The assassination drew a strong condemnation by U.S. Secretary of State Mike Pompeo, who had awarded Ghafari the International Women of Courage award in March of this year.

Pompeo noted in his statement that since receiving the award, Ghafari herself has survived two assassination attempts. “Every effort must be made to bring the perpetrators of this crime to justice,” he said.

A bomb-and-gun raid on Kabul University this week killed at least 22 people, mostly students. The Afghan branch of Islamic State took responsibility for the bloodshed.

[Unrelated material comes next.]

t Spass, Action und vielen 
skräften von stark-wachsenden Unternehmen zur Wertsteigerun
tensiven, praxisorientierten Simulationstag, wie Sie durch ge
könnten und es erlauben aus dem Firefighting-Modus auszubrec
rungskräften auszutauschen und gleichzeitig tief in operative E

Battlefield hostilities between Afghan government forces and Taliban insurgents also have intensified in recent months, even as representatives of the two adversaries try to negotiate a peace deal in Qatar.

The U.S.-brokered intra-Afghan negotiations started on Sept. 12, but they have for the most part stalled without any significant breakthrough.

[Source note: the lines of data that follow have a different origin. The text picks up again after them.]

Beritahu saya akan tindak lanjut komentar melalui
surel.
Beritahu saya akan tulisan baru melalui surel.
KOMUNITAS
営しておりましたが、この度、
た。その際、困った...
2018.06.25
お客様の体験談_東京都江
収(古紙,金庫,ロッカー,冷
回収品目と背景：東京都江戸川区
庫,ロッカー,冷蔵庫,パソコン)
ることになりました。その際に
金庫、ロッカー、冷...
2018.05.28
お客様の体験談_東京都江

The dialogue is an outcome of the agreement the U.S. signed with the Taliban in February to close the 19-year-old Afghan war and bring home all American troops.

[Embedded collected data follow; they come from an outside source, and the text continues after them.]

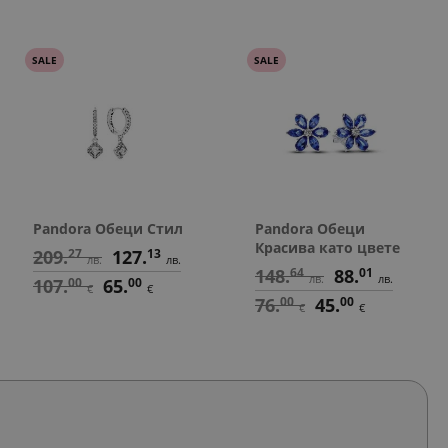
SALE
SALE
Pandora Обеци Стил
Pandora Обеци
Красива като цвете
209.
27
127.
13
лв.
лв.
148.
64
88.
01
лв.
лв.
107.
00
65.
00
€
€
76.
00
45.
00
€
€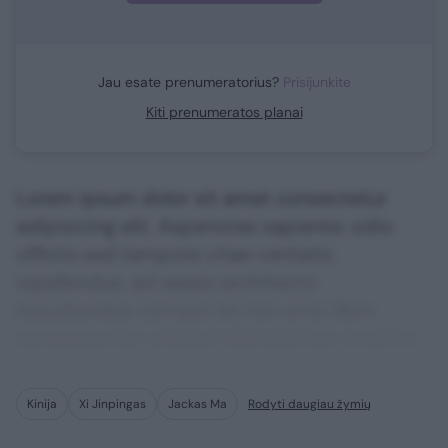
Jau esate prenumeratorius?
Prisijunkite
Kiti prenumeratos planai
Lorem ipsum dolor sit amet consectetur
adipisicing elit. Asperiores sapiente, odio
officiis sed tempore vitae veritatis
repellendus, ad saepe architecto
repudiandae corrupti sit non error illum
consequuntur adipisci dignissimos maxime.
Kinija
Xi Jinpingas
Jackas Ma
Rodyti daugiau žymių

The U.S. Special Inspector General for Afghanistan Reconstruction, known as SIGAR, reported Thursday that average daily enemy-initiated attacks in the country were up 50% from July 1 to Sept. 30 of this year, compared to the period between April 1 and June 30.

The monitoring agency quoted U.S. defense officials as warning that Taliban violence “could undermine” the U.S.-Taliban peace agreement if it continues at this “unacceptably high” rate.